Integral enthalpy of solution of \[KCI\], when \[1{\text{ }}mole\] of it is dissolved in \[20{\text{ }}mole\] water is \[ + 15.90{\text{ }}kJ\]. When \[1{\text{ }}mole\] is dissolved in \[200{\text{ }}mol\] water. Delta H is \[18.58{\text{ }}kJ\]. Calculate enthalpy of dilution (or hydration).

Answer 1

Hint: We need to understand the concept of enthalpy of dilution or dilution and learn to calculate its value using certain given parameters. The enthalpy shift associated with the dilution phase of a product in a solution at constant pressure is referred to as the heat of dilution, or enthalpy of dilution. The dilution process is equal to the dissolution process if the initial state of the component is a pure liquid (assuming the solution is liquid), and the heat of dilution is the same as the heat of solution.

Complete answer:
The heat of dilution is usually normalised by the solution's mole number, and its dimensional units are energy per unit mass or volume of material, which is generally expressed in \[kJ/mol{\text{ }}\left( {or{\text{ }}J/mol} \right).\] When a solution containing 1 mole of solute is diluted from one concentration to another, the enthalpy of hydration or dilution changes. The change in enthalpy of hydration or dilution is given as:
\[\Delta H\] enthalpy = \[18.58{\text{ }} - {\text{ }}15.90\]
∴ \[\Delta H\] enthalpy = $2.68kJ$

Note:
We must note that the differential and integral heats of dilution are two ways to describe the heat of dilution.
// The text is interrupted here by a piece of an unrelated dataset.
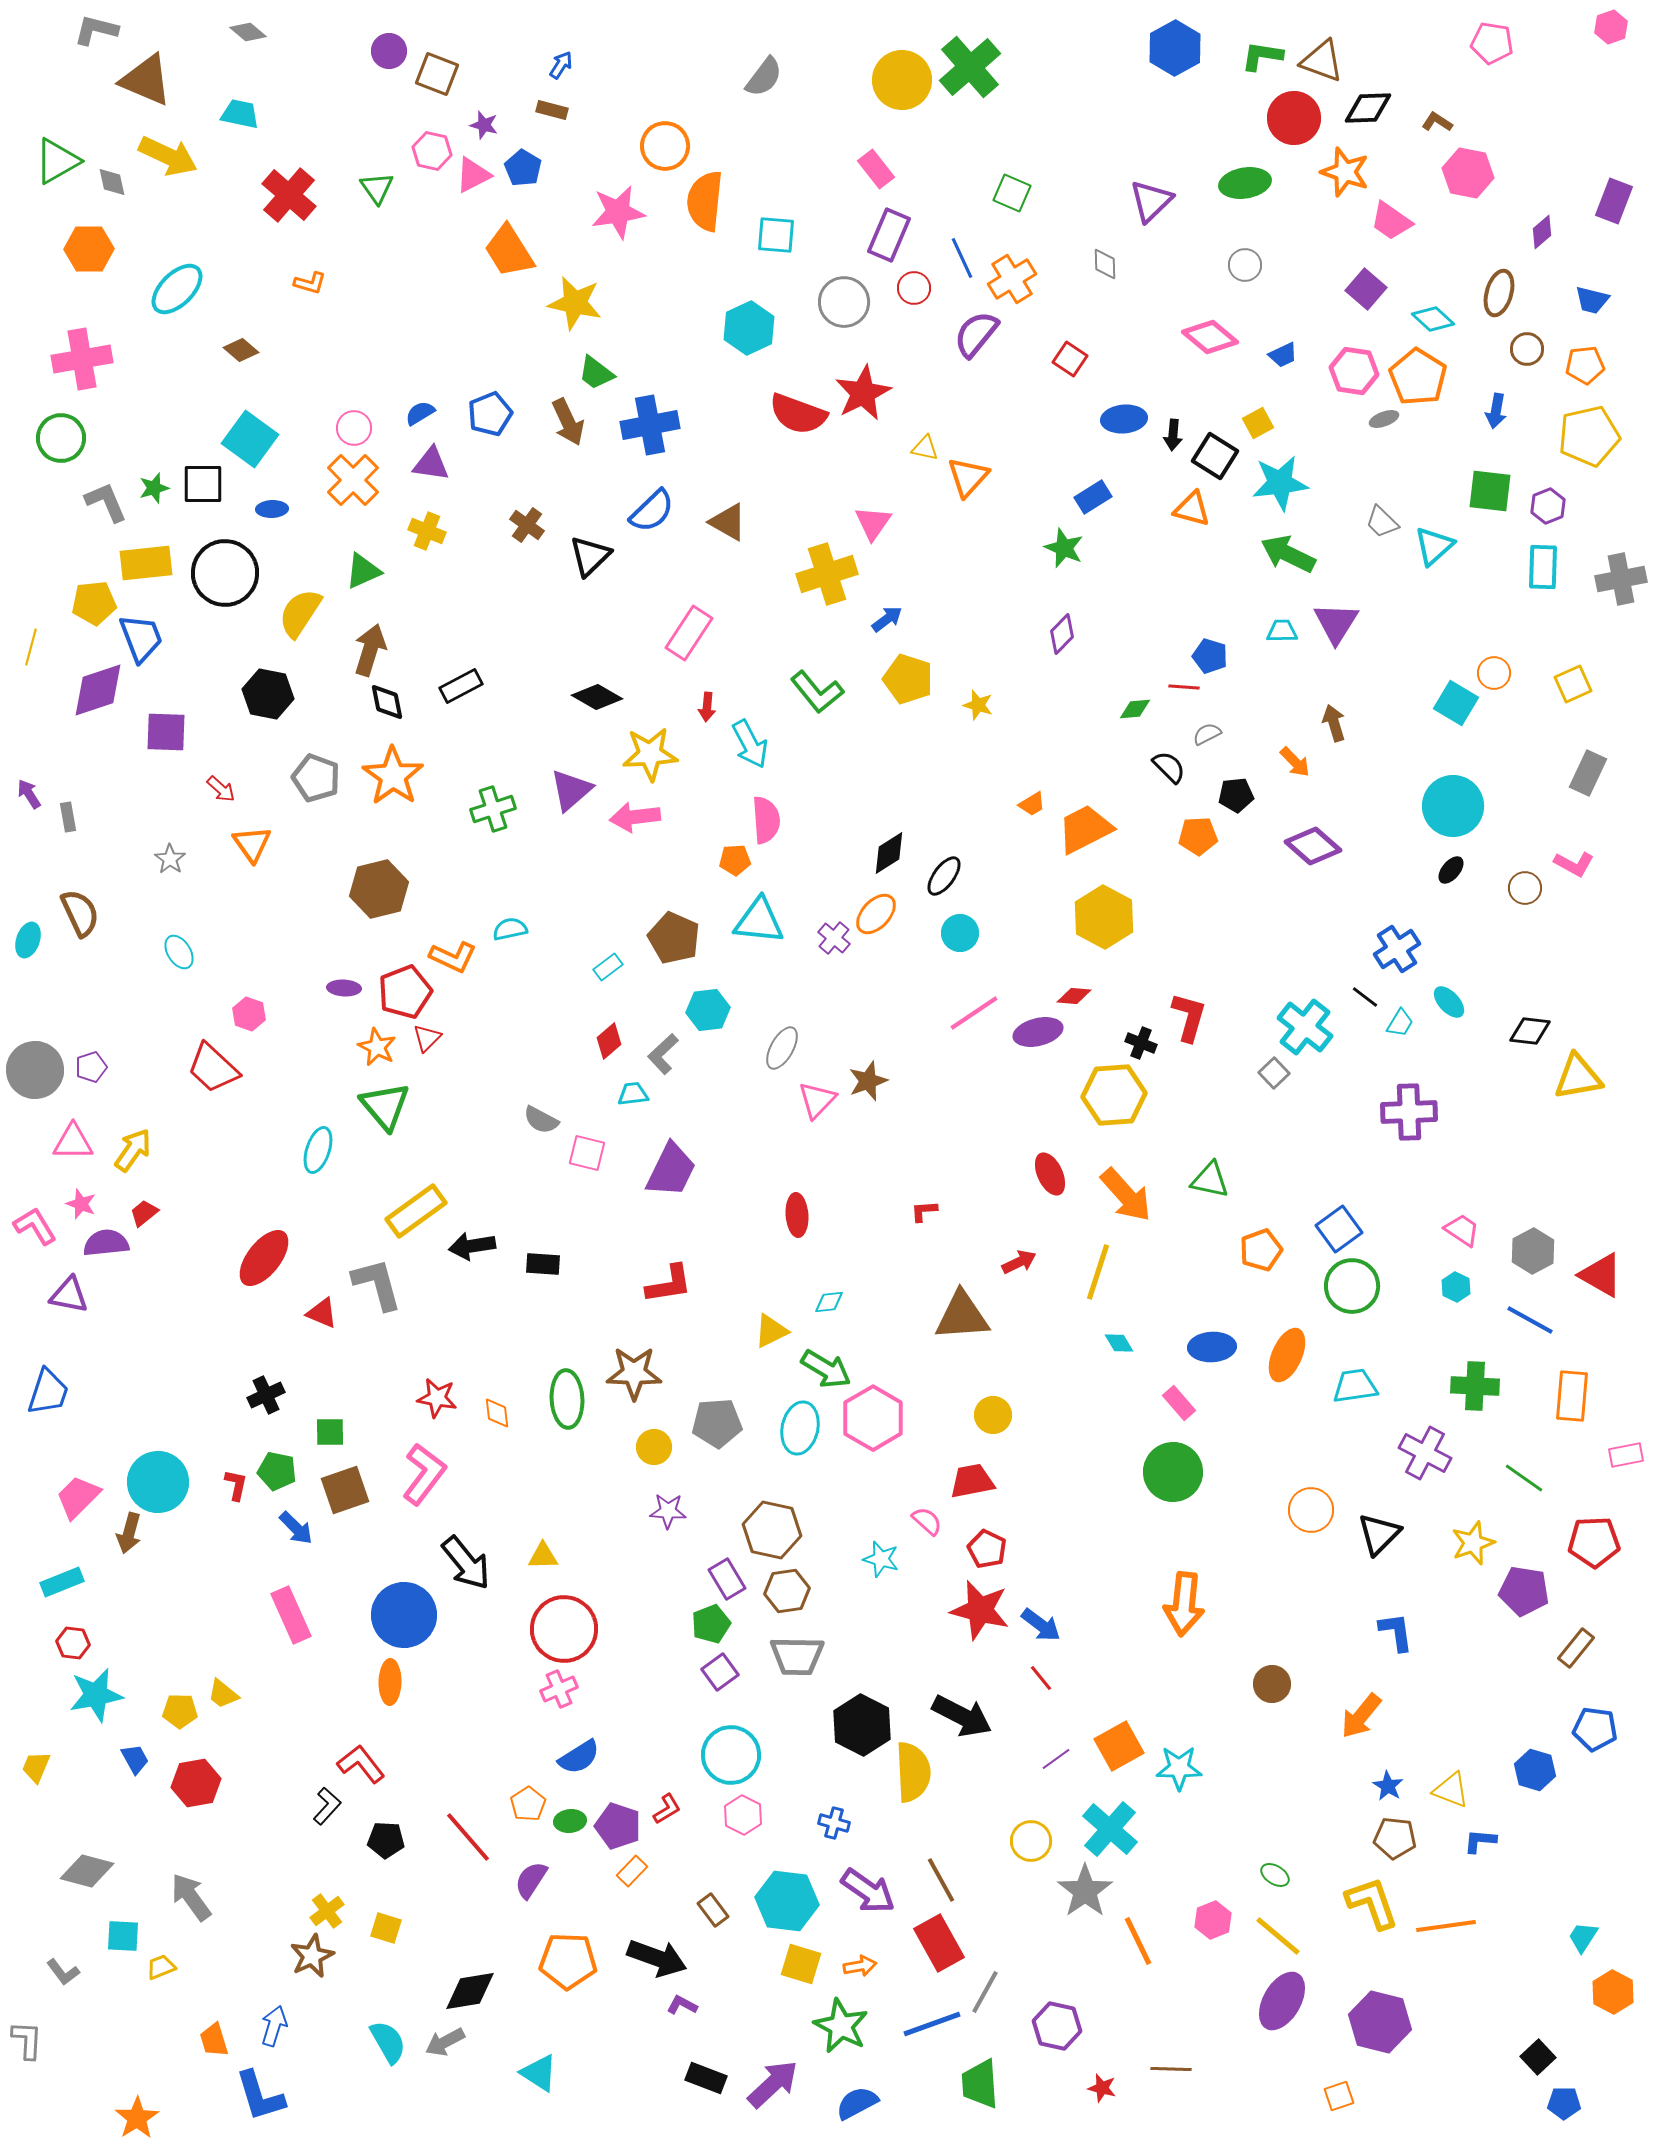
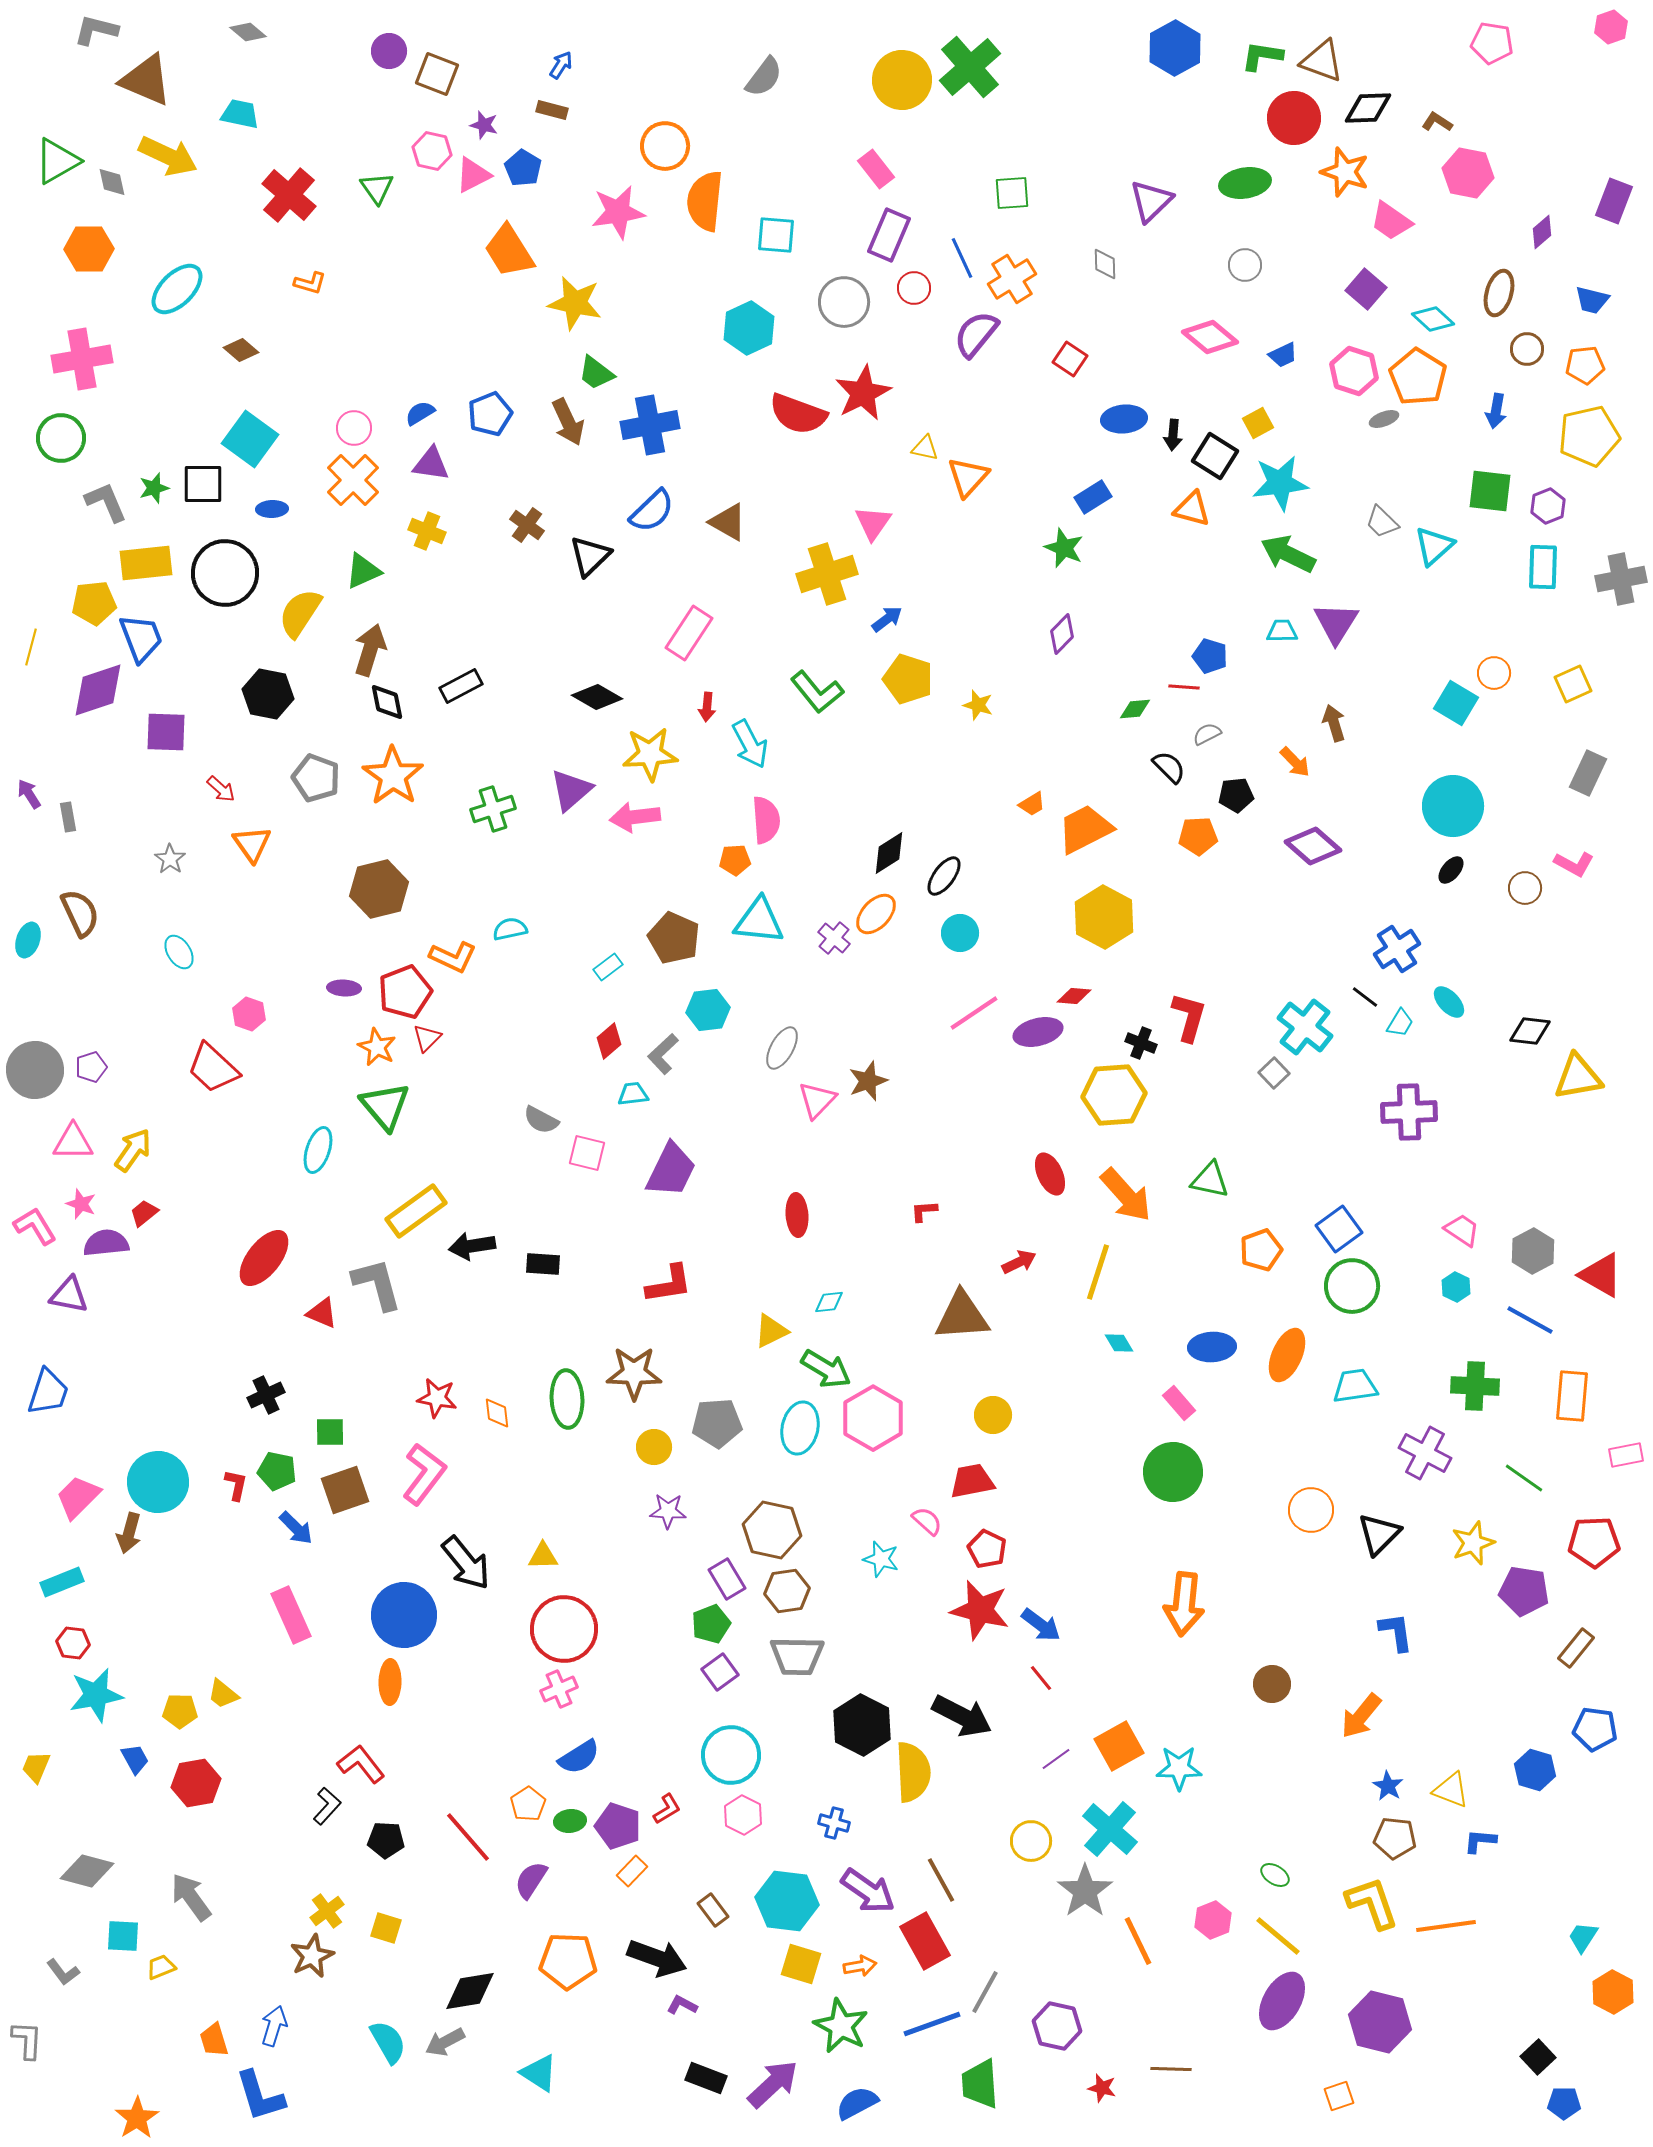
green square at (1012, 193): rotated 27 degrees counterclockwise
pink hexagon at (1354, 371): rotated 9 degrees clockwise
red rectangle at (939, 1943): moved 14 px left, 2 px up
On a micro scale, the differential heat of dilution is correlated with the process of adding a small volume of liquid to a large quantity of solution. The enthalpy change caused by adding a mole of solvent to a very large amount of solution at a constant temperature and pressure is thus known as the molar differential heat of dilution. The integral heat of dilution, on the other hand, is considered on a larger scale. The molar integral heat of dilution is defined as the enthalpy change in this phase, normalised by the mole number of solute.